Pick out the lines below with "ไฟเบอร" and list them.

*** Input for this task ***

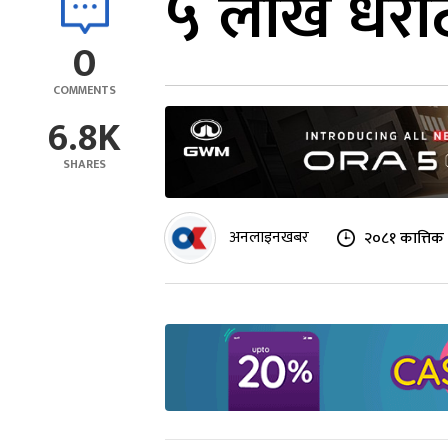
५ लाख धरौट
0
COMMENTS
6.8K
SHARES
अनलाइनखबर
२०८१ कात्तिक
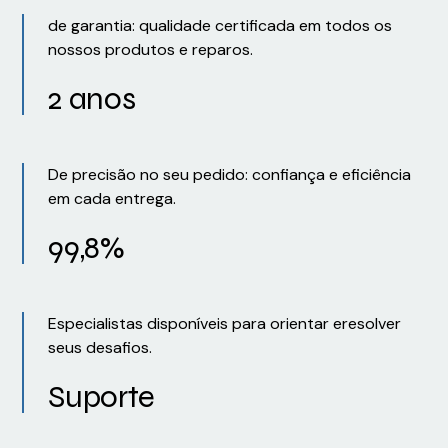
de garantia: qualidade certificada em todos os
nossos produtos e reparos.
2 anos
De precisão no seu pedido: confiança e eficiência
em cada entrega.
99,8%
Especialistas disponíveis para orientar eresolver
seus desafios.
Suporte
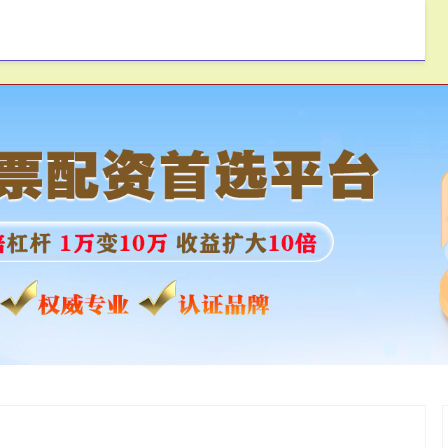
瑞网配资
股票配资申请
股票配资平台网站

*** End of Input for this task ***
*** Input for this task ***

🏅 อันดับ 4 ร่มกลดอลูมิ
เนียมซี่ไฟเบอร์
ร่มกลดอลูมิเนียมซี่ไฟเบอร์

*** End of Input for this task ***
*** Input for this task ***

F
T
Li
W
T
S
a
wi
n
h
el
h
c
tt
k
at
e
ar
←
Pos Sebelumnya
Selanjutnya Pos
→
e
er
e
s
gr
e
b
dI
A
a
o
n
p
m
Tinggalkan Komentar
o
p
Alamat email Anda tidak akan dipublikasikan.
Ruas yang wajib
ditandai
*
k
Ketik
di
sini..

*** End of Input for this task ***

### Answer section
เนียมซี่ไฟเบอร์
ร่มกลดอลูมิเนียมซี่ไฟเบอร์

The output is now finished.